The Cameron Park case still leaves open why prosecutors say the victims were killed as witnesses to another crime.
SHINGLE SPRINGS, Calif. — The man charged with killing 29-year-old Marissa N. Divodi-Lessa and her young son, Josiah, has admitted the crimes, turning a long-running El Dorado County homicide case toward sentencing and renewed questions about motive.
For months, the public record described the victims mostly through charges, timelines and special allegations. The guilty plea by Darin McFarlin, 47, means there will be no trial to decide whether he shot them. But it does not answer every question raised by prosecutors, who have said the mother and child were killed because they were witnesses to a crime. That claim remains central to the case and still only partly explained in court.
Divodi-Lessa died at the Cameron Park house on the night of Aug. 21, 2025, when deputies arrived after a shooting report around 9 p.m. Josiah, identified in family tributes as “JoJo,” was rushed to a hospital and later died. Another child at the home survived physically unharmed. In the first days after the killings, deputies identified McFarlin, then a Cal Fire captain, as a person of interest and detained him in Mono County shortly after midnight. The speed of that detention gave the case an immediate urgency, but the emotional center remained fixed on a mother and second-grade boy whose names spread first through local grief and only later through court filings.
As prosecutors built the case, the paperwork widened well beyond two homicide counts. McFarlin was accused of first-degree murder, attempted murder of the surviving child, felony child abuse and injuring Divodi-Lessa before her death. The complaint said he inflicted corporal injury in a bedroom, that she then used a cellphone, and that he later obtained a gun and shot her in the dining room. Prosecutors also added special allegations that he committed multiple murders and killed the victims to stop their testimony. McFarlin has now pleaded guilty to the murders and, prosecutors say, to the attempted murder and child abuse counts as well. What the public still does not know is what underlying crime the victims allegedly witnessed or how investigators tied that theory together.

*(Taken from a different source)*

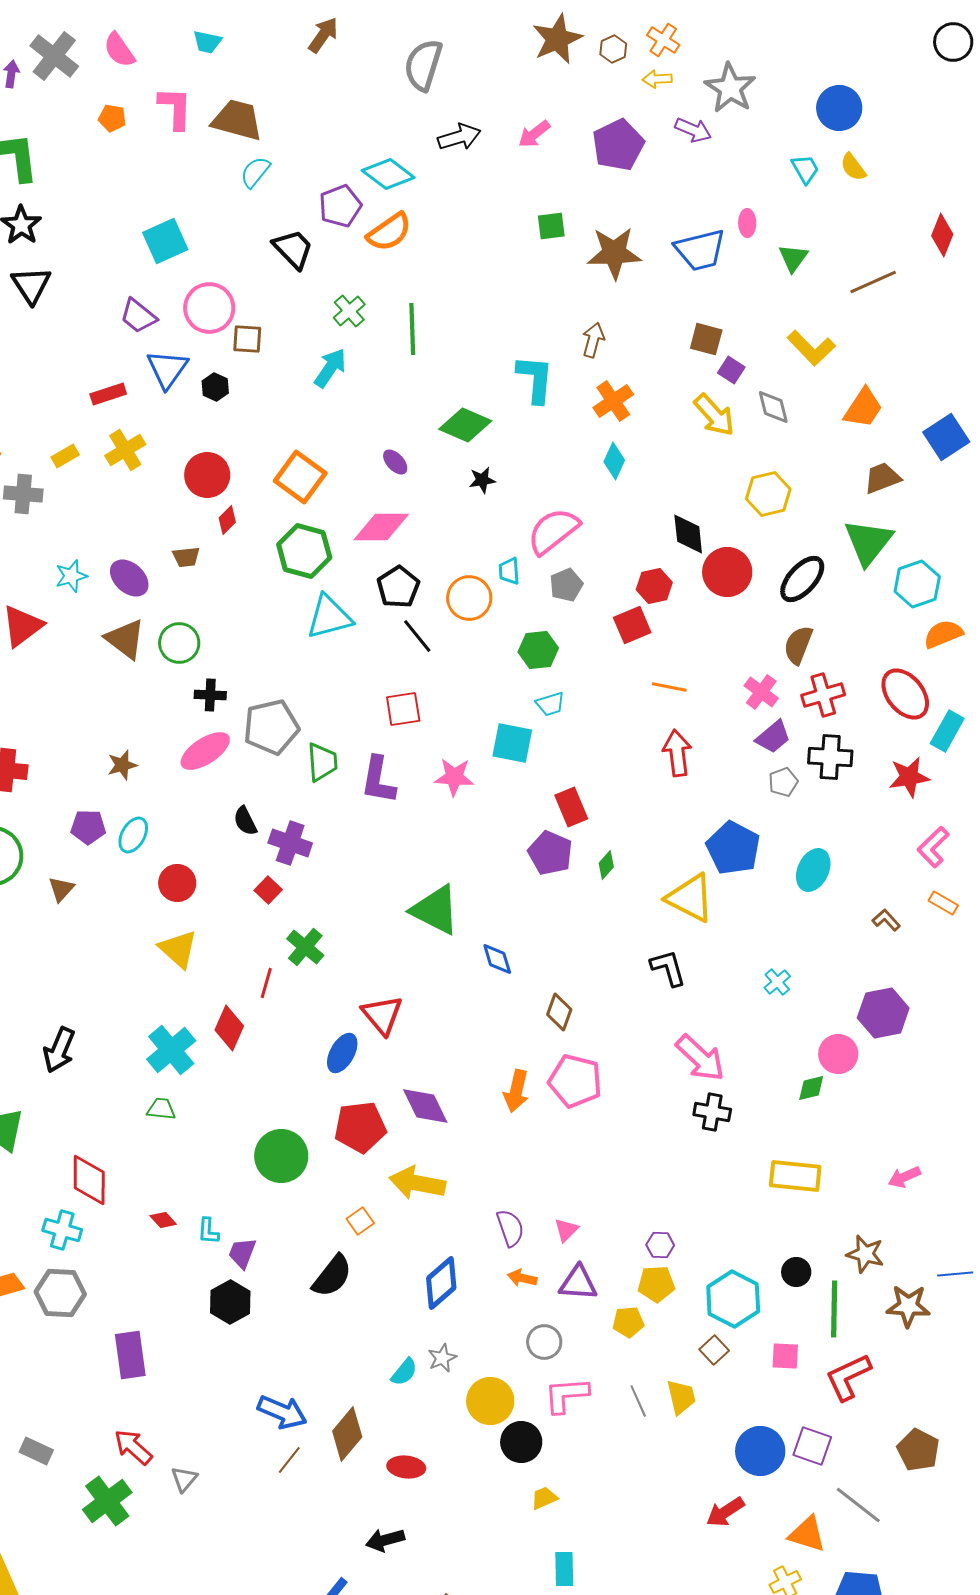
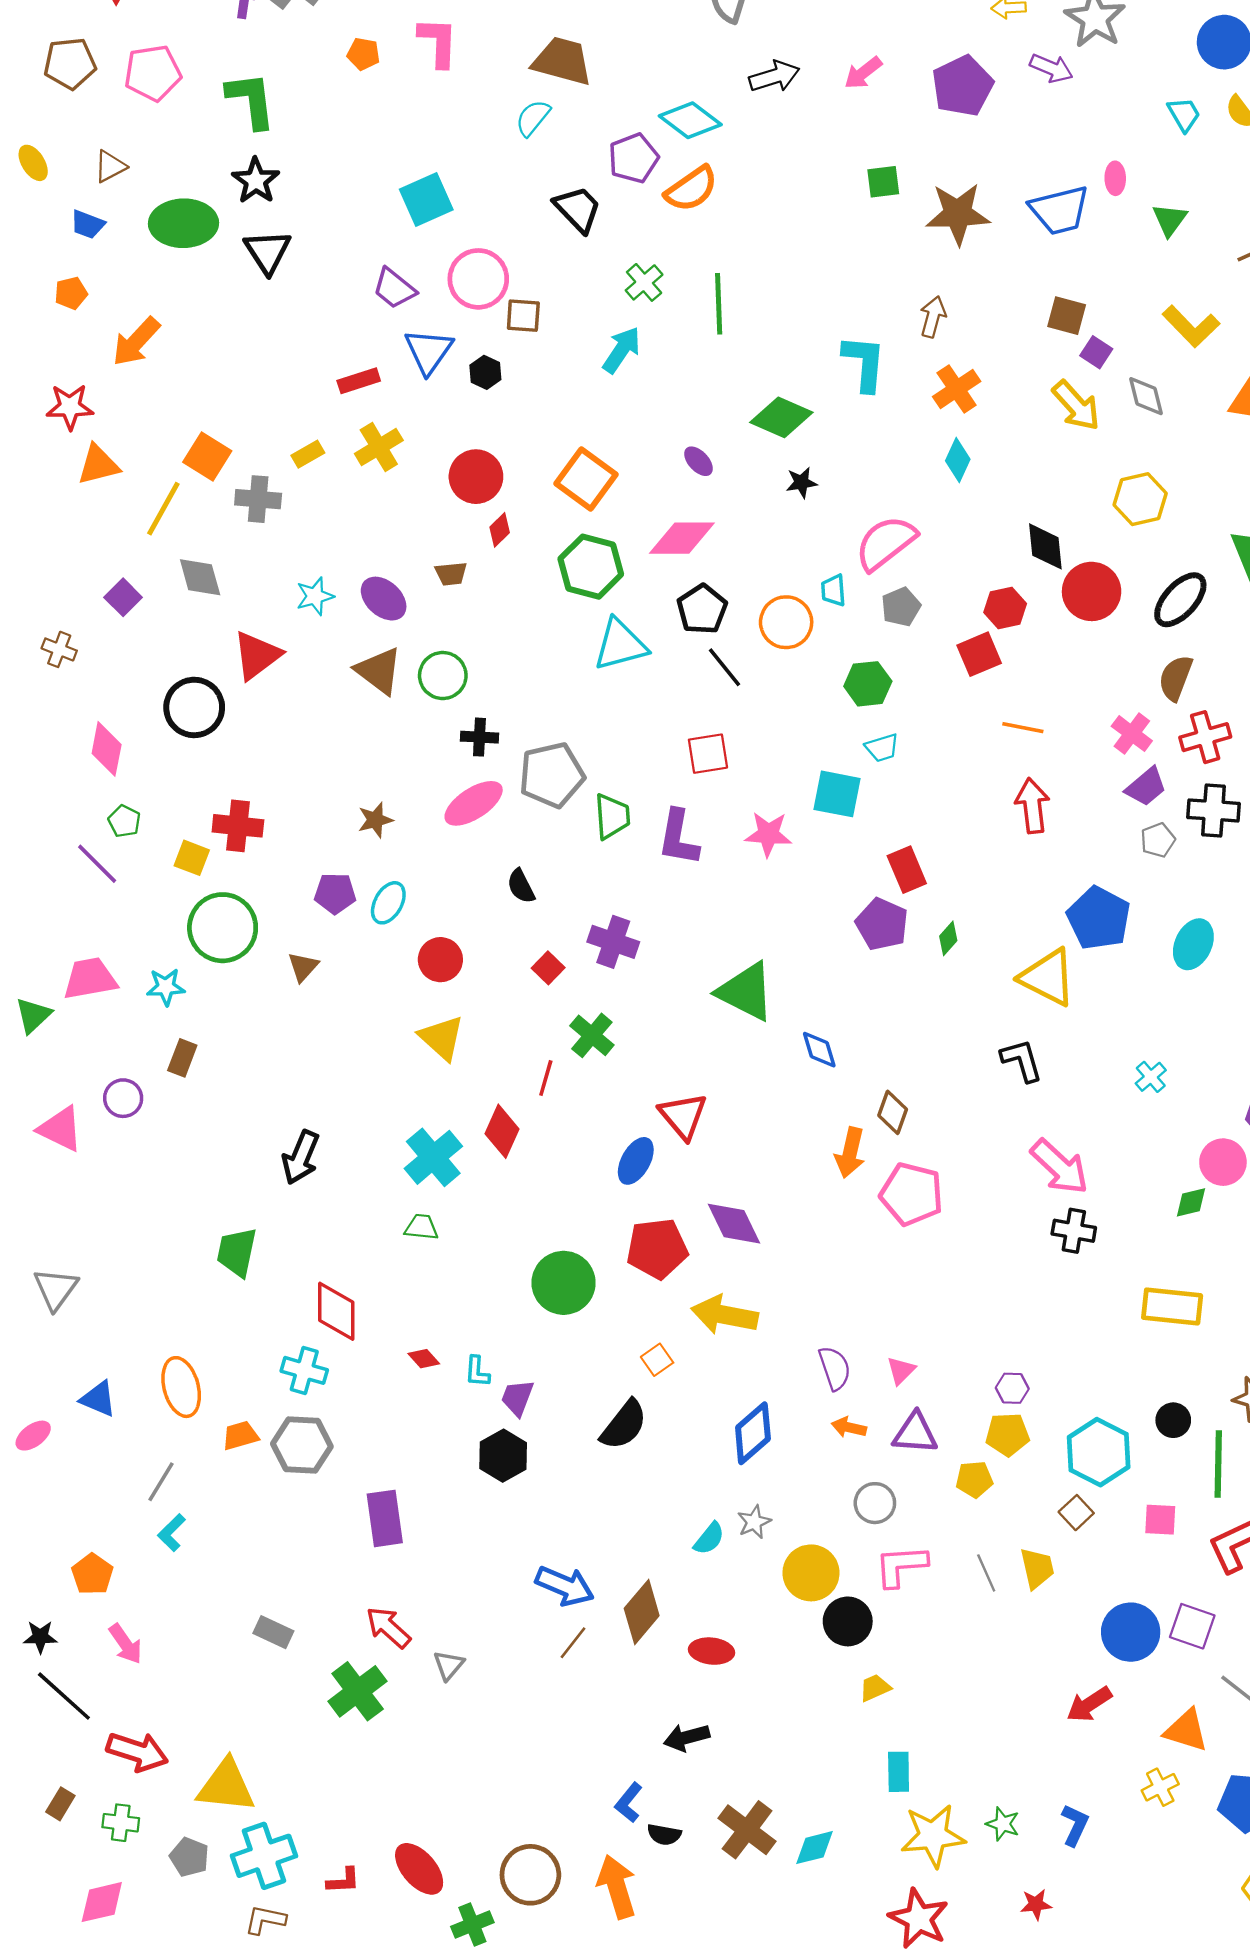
brown trapezoid: (237, 120) -> (562, 61), moved
purple cross: (290, 843) -> (613, 942), moved
orange arrow: (516, 1091) -> (850, 1153), moved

The family loss unfolded inside a broader week of public danger. The Coyote Fire in El Dorado County had burned roughly 624 acres and brought a major firefighting response, with more than 1,000 personnel reported on the line as crews worked through evacuation warnings and rough terrain. McFarlin served in Cal Fire’s Amador-El Dorado unit, making the case especially jarring to residents who knew the agency as a frontline emergency force. The same regional system that was mobilizing to protect homes from wildfire was suddenly confronting allegations that one of its own had committed violence inside a home. That contrast gave the case staying power far beyond the county courthouse.
There was also a hard legal reason to watch the case closely. The early complaint said the special-circumstance allegations could lead to death or life in prison without parole if McFarlin were convicted. His plea removed the need for a jury trial and likely spared the surviving child, investigators and family members from extended courtroom testimony about the shootings. Sentencing is set for April 13, 2026, and that hearing now becomes the next chance for the court to lay out the penalty and perhaps the factual basis in fuller detail. Until then, one of the case’s sharpest accusations remains partly sealed in plain sight: prosecutors have described a witness-elimination killing without publicly naming the crime that made the victims witnesses.
The public memory of the case has never rested only on the defendant’s job title. Family descriptions of Divodi-Lessa as a devoted mother and of Josiah as a loved school-age child gave the story a shape that legal language cannot. That is one reason the case still feels larger than a plea entry on a docket. It is about a household broken in minutes, a surviving child whose experience is largely hidden by necessary privacy, and a community left to match intimate loss with formal court language. In that space, the plea resolves guilt but not grief, and not every part of the record feels finished.
McFarlin now awaits sentencing on April 13, 2026, after admitting guilt in the killings and related charges. The next public test will be whether the hearing adds facts that the plea itself did not: the motive, the sequence and the full account of what happened inside the home.
Author note: Last updated April 9, 2026.